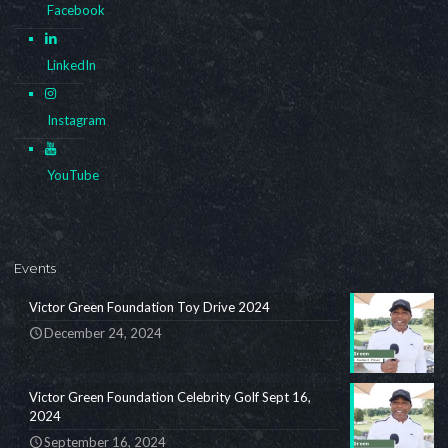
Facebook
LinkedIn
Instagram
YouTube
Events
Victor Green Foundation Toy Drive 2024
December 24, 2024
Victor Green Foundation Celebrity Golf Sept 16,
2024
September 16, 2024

* * *

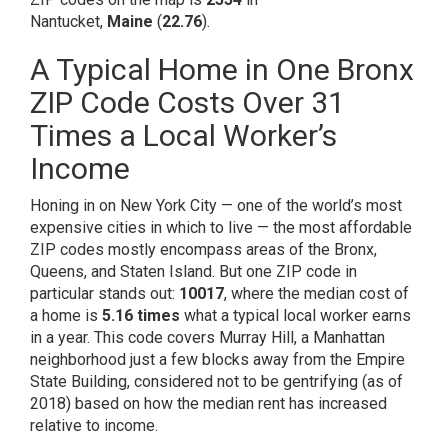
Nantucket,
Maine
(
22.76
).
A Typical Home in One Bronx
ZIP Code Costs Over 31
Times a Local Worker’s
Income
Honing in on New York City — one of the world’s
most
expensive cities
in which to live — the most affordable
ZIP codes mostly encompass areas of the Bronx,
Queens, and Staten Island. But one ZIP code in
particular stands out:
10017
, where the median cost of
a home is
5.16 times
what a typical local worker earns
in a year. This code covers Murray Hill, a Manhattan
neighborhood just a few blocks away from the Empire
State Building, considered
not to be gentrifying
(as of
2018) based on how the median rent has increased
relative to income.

* * *

§ Exercise:
Please write out, exactly as they appear above, only the lines in the stretch from the line with "Victor Green Foundation Celebrity" through the line with "September 16, 2024".

§ Final answer:
Victor Green Foundation Celebrity Golf Sept 16,
2024
September 16, 2024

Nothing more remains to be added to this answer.